Task requirements:
Print verbatim the lines from the beginning of the entries through the line containing "натуральной основе с", both ends included. Pictures should be left out.

Saved entries:
★ ★ ★ ★ ★ ★ ★
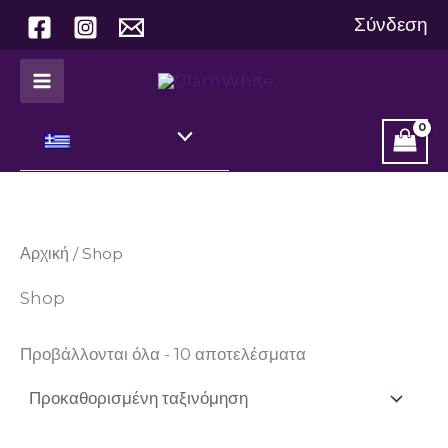
Μετάβαση
Σύνδεση
στο
περιεχόμενο
Αρχική
/ Shop
Shop
Προβάλλονται όλα - 10 αποτελέσματα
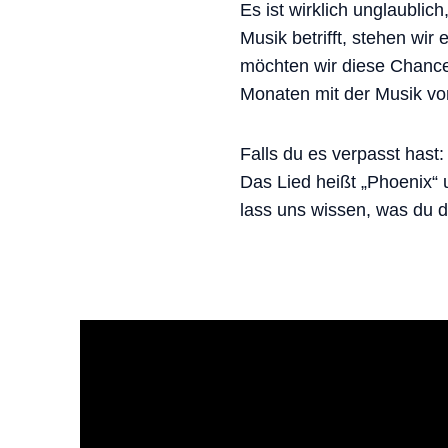
Es ist wirklich unglaubli
Musik betrifft, stehen wi
möchten wir diese Chance
Monaten mit der Musik von
Falls du es verpasst has
Das Lied heißt „Phoenix“ 
lass uns wissen, was du d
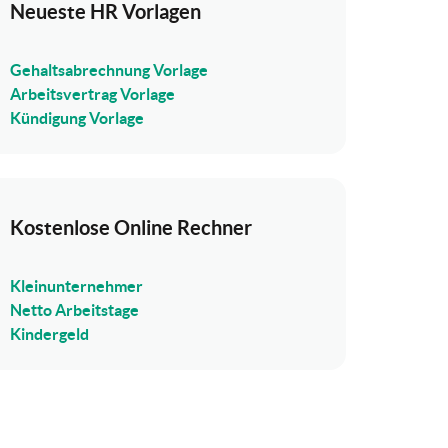
Neueste HR Vorlagen
Gehaltsabrechnung Vorlage
Arbeitsvertrag Vorlage
Kündigung Vorlage
Kostenlose Online Rechner
Kleinunternehmer
Netto Arbeitstage
Kindergeld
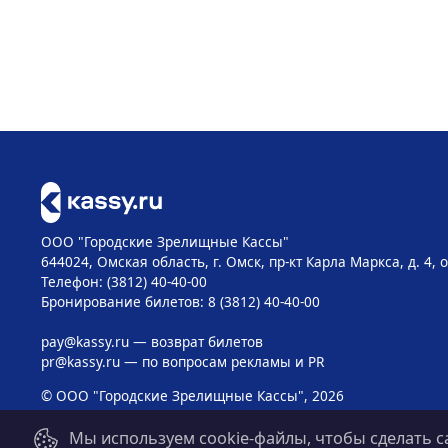
ООО "Городские Зрелищные Кассы"
644024, Омская область, г. Омск, пр-кт Карла Маркса, д. 4, 
Телефон: (3812) 40-40-00
Бронирование билетов: 8 (3812) 40-40-00
pay@kassy.ru
— возврат билетов
pr@kassy.ru
— по вопросам рекламы и PR
© ООО "Городские Зрелищные Кассы", 2026
Мы используем cookie-файлы, чтобы сделать с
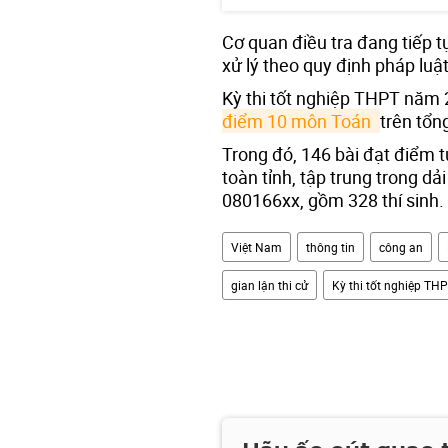
Cơ quan điều tra đang tiếp t
xử lý theo quy định pháp luật
Kỳ thi tốt nghiệp THPT năm
điểm 10 môn Toán 
trên tổn
Trong đó, 146 bài đạt điểm 
toàn tỉnh, tập trung trong 
080166xx, gồm 328 thí sinh.
Việt Nam
thông tin
công an
gian lận thi cử
Kỳ thi tốt nghiệp TH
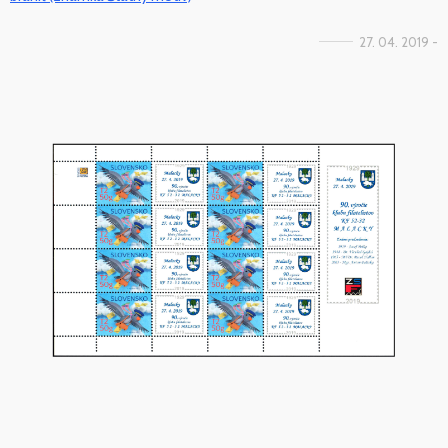
27. 04. 2019 -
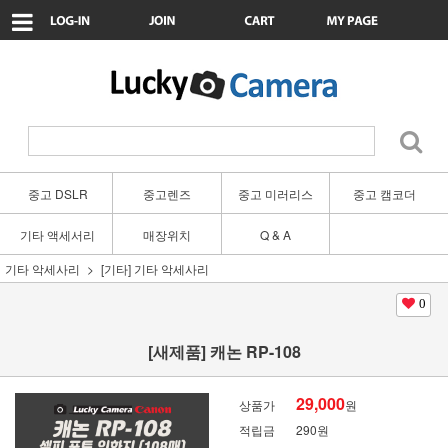
중고 DSLR
중고렌즈
중고 미러리스
중고 캠코더
기타 액세서리
매장위치
Q & A
기타 악세사리
[기타] 기타 악세사리
0
[새제품] 캐논 RP-108
29,000
상품가
원
적립금
290원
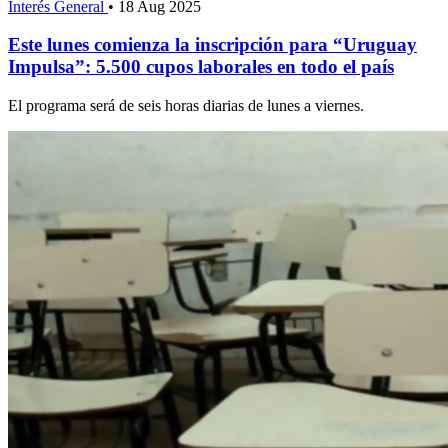
Interés General
•
18 Aug 2025
Este lunes comienza la inscripción para “Uruguay
Impulsa”: 5.500 cupos laborales en todo el país
El programa será de seis horas diarias de lunes a viernes.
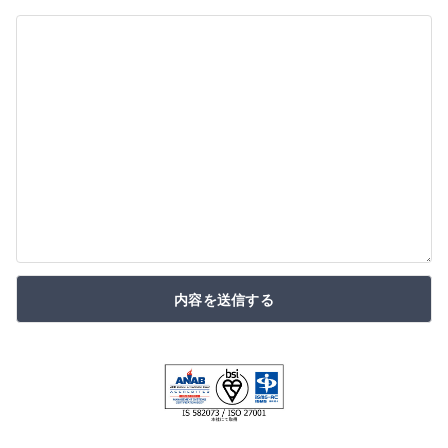
内容を送信する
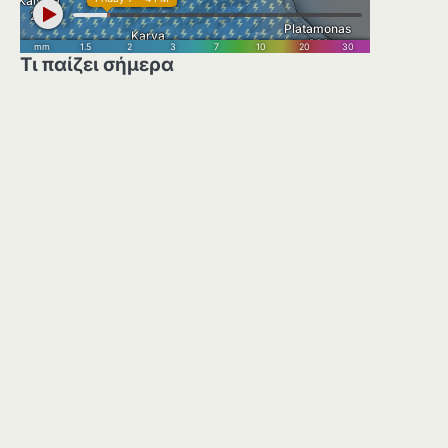
Τι παίζει σήμερα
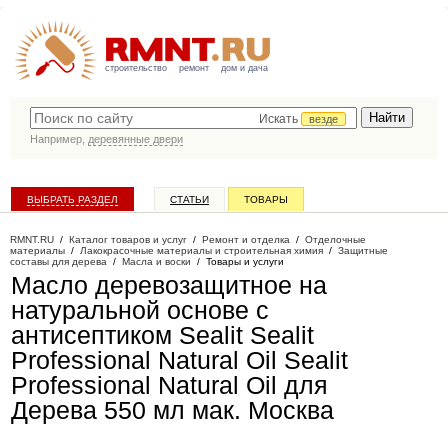
строительство
ремонт
дом и дача
Искать
везде
Например,
деревянные двери
ВЫБРАТЬ РАЗДЕЛ
СТАТЬИ
ТОВАРЫ
КАТАЛОГ КОМПАНИЙ
RMNT.RU
/
Каталог товаров и услуг
/
Ремонт и отделка
/
Отделочные
материалы
/
Лакокрасочные материалы и строительная химия
/
Защитные
составы для дерева
/
Масла и воски
/
Товары и услуги
Масло деревозащитное на
натуральной основе с
антисептиком Sealit Sealit
Professional Natural Oil Sealit
Professional Natural Oil для
Дерева 550 мл мак
. Москва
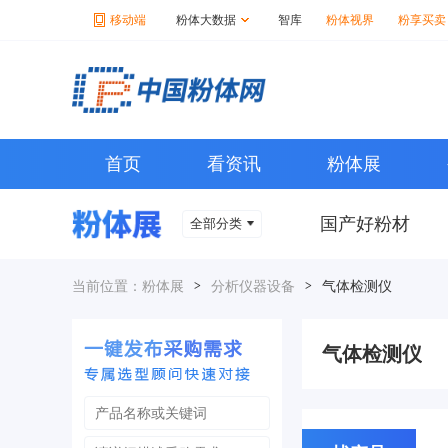
移动端
粉体大数据
智库
粉体视界
粉享买卖
首页
看资讯
粉体展
国产好粉材
全部分类
当前位置：
粉体展
>
分析仪器设备
>
气体检测仪
气体检测仪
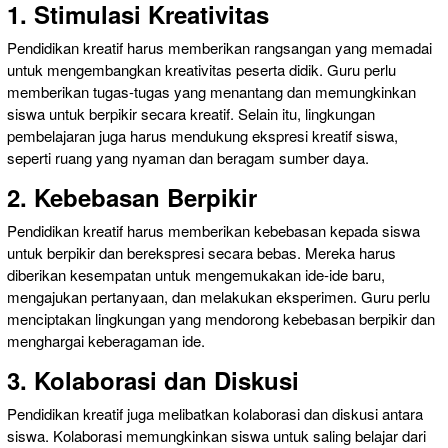
1. Stimulasi Kreativitas
Pendidikan kreatif harus memberikan rangsangan yang memadai
untuk mengembangkan kreativitas peserta didik. Guru perlu
memberikan tugas-tugas yang menantang dan memungkinkan
siswa untuk berpikir secara kreatif. Selain itu, lingkungan
pembelajaran juga harus mendukung ekspresi kreatif siswa,
seperti ruang yang nyaman dan beragam sumber daya.
2. Kebebasan Berpikir
Pendidikan kreatif harus memberikan kebebasan kepada siswa
untuk berpikir dan berekspresi secara bebas. Mereka harus
diberikan kesempatan untuk mengemukakan ide-ide baru,
mengajukan pertanyaan, dan melakukan eksperimen. Guru perlu
menciptakan lingkungan yang mendorong kebebasan berpikir dan
menghargai keberagaman ide.
3. Kolaborasi dan Diskusi
Pendidikan kreatif juga melibatkan kolaborasi dan diskusi antara
siswa. Kolaborasi memungkinkan siswa untuk saling belajar dari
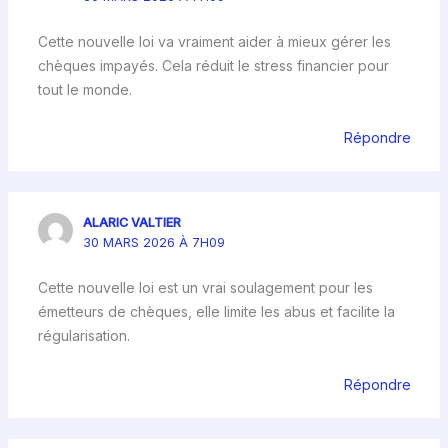
Cette nouvelle loi va vraiment aider à mieux gérer les
chèques impayés. Cela réduit le stress financier pour
tout le monde.
Répondre
ALARIC VALTIER
30 MARS 2026 À 7H09
Cette nouvelle loi est un vrai soulagement pour les
émetteurs de chèques, elle limite les abus et facilite la
régularisation.
Répondre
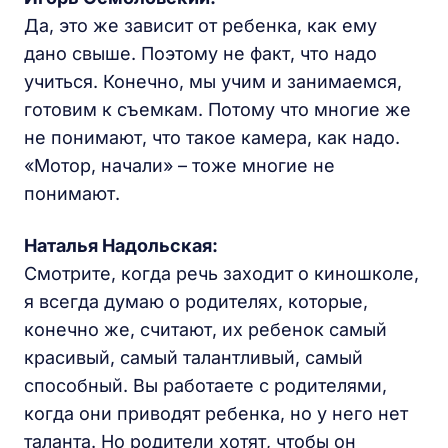
Да, это же зависит от ребенка, как ему
дано свыше. Поэтому не факт, что надо
учиться. Конечно, мы учим и занимаемся,
готовим к съемкам. Потому что многие же
не понимают, что такое камера, как надо.
«Мотор, начали» – тоже многие не
понимают.
Наталья Надольская
:
Смотрите, когда речь заходит о киношколе,
я всегда думаю о родителях, которые,
конечно же, считают, их ребенок самый
красивый, самый талантливый, самый
способный. Вы работаете с родителями,
когда они приводят ребенка, но у него нет
таланта. Но родители хотят, чтобы он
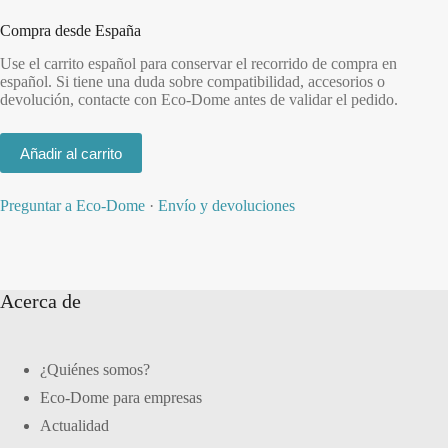
Compra desde España
Use el carrito español para conservar el recorrido de compra en
español. Si tiene una duda sobre compatibilidad, accesorios o
devolución, contacte con Eco-Dome antes de validar el pedido.
Añadir al carrito
Preguntar a Eco-Dome
·
Envío y devoluciones
Acerca de
¿Quiénes somos?
Eco-Dome para empresas
Actualidad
★ ★ ★ ★ ★ ★ ★
Answer area:
Μετάβαση
Σύνδεση
στο
περιεχόμενο
Αρχική
/ Shop
Shop
Προβάλλονται όλα - 10 αποτελέσματα
Es ist wirklich unglaubli
Musik betrifft, stehen wi
möchten wir diese Chance
Monaten mit der Musik von
Falls du es verpasst has
Das Lied heißt „Phoenix“ 
lass uns wissen, was du d
Neueste HR Vorlagen
Gehaltsabrechnung Vorlage
Arbeitsvertrag Vorlage
Kündigung Vorlage
Kostenlose Online Rechner
Kleinunternehmer
Netto Arbeitstage
Kindergeld
ООО "Городские Зрелищные Кассы"
644024, Омская область, г. Омск, пр-кт Карла Маркса, д. 4, 
Телефон: (3812) 40-40-00
Бронирование билетов: 8 (3812) 40-40-00
pay@kassy.ru
— возврат билетов
pr@kassy.ru
— по вопросам рекламы и PR
© ООО "Городские Зрелищные Кассы", 2026
Мы используем cookie-файлы, чтобы сделать с
Cơ quan điều tra đang tiếp t
xử lý theo quy định pháp luật
Kỳ thi tốt nghiệp THPT năm
điểm 10 môn Toán 
trên tổn
Trong đó, 146 bài đạt điểm 
toàn tỉnh, tập trung trong 
080166xx, gồm 328 thí sinh.
Việt Nam
thông tin
công an
gian lận thi cử
Kỳ thi tốt nghiệp TH
27. 04. 2019 -
중고 DSLR
중고렌즈
중고 미러리스
중고 캠코더
기타 액세서리
매장위치
Q & A
기타 악세사리
[기타] 기타 악세사리
0
[새제품] 캐논 RP-108
29,000
상품가
원
적립금
290원
Interés General
•
18 Aug 2025
Este lunes comienza la inscripción para “Uruguay
Impulsa”: 5.500 cupos laborales en todo el país
El programa será de seis horas diarias de lunes a viernes.
内容を送信する
Τι παίζει σήμερα
строительство
ремонт
дом и дача
Искать
везде
Например,
деревянные двери
ВЫБРАТЬ РАЗДЕЛ
СТАТЬИ
ТОВАРЫ
КАТАЛОГ КОМПАНИЙ
RMNT.RU
/
Каталог товаров и услуг
/
Ремонт и отделка
/
Отделочные
материалы
/
Лакокрасочные материалы и строительная химия
/
Защитные
составы для дерева
/
Масла и воски
/
Товары и услуги
Масло деревозащитное на
натуральной основе с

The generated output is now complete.